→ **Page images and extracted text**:
===

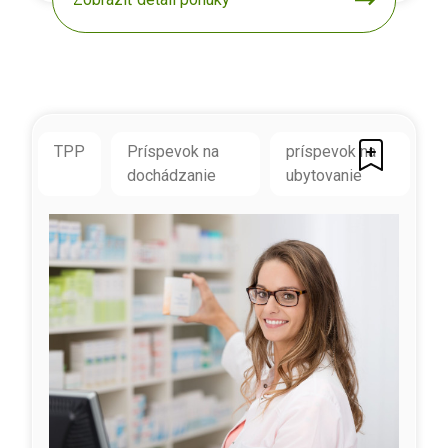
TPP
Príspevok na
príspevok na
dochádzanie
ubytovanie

===

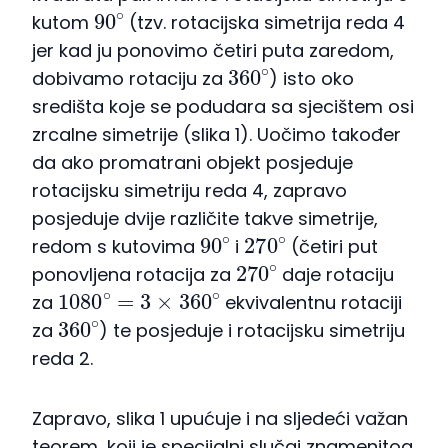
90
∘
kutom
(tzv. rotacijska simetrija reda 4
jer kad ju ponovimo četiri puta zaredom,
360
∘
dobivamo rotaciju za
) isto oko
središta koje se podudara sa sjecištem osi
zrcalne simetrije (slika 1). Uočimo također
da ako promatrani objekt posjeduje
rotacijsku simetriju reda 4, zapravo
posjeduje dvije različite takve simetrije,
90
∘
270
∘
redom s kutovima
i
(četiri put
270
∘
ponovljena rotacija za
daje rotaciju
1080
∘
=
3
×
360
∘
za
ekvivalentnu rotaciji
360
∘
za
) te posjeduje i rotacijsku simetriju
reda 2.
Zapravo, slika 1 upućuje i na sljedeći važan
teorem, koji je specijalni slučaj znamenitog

===

→ **WORK TO COMPLETE**:
When a line in the records holds the string "posjeduje", copy that line.

→ **TASK ANSWER**:
da ako promatrani objekt posjeduje
posjeduje dvije različite takve simetrije,
) te posjeduje i rotacijsku simetriju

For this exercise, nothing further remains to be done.